An exact copy of every record is needed, with the pictures left out.
##### Data #####
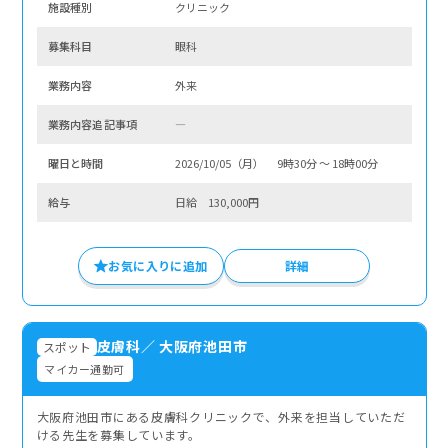
施設種別
クリニック
募集科⽬
眼科
業務内容
外来
業務内容追記事項
―
曜⽇と時間
2026/10/05（月） 9時30分 〜 18時00分
給与
日給 130,000円
お気に入りに追加
詳細
皮膚科
／
大阪府池田市
スポット
マイカー通勤可
大阪府池田市にある皮膚科クリニックで、外来を担当していただ
ける先生を募集しています。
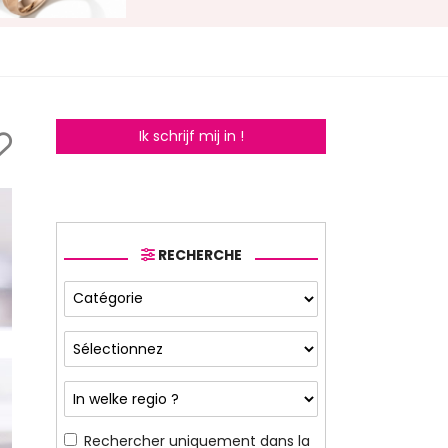
Ik schrijf mij in !
RECHERCHE
Rechercher uniquement dans la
#####
Answer below —
施設種別
クリニック
募集科⽬
眼科
業務内容
外来
業務内容追記事項
―
曜⽇と時間
2026/10/05（月） 9時30分 〜 18時00分
給与
日給 130,000円
お気に入りに追加
詳細
皮膚科
／
大阪府池田市
スポット
マイカー通勤可
大阪府池田市にある皮膚科クリニックで、外来を担当していただ
ける先生を募集しています。
Ik schrijf mij in !
RECHERCHE
Rechercher uniquement dans la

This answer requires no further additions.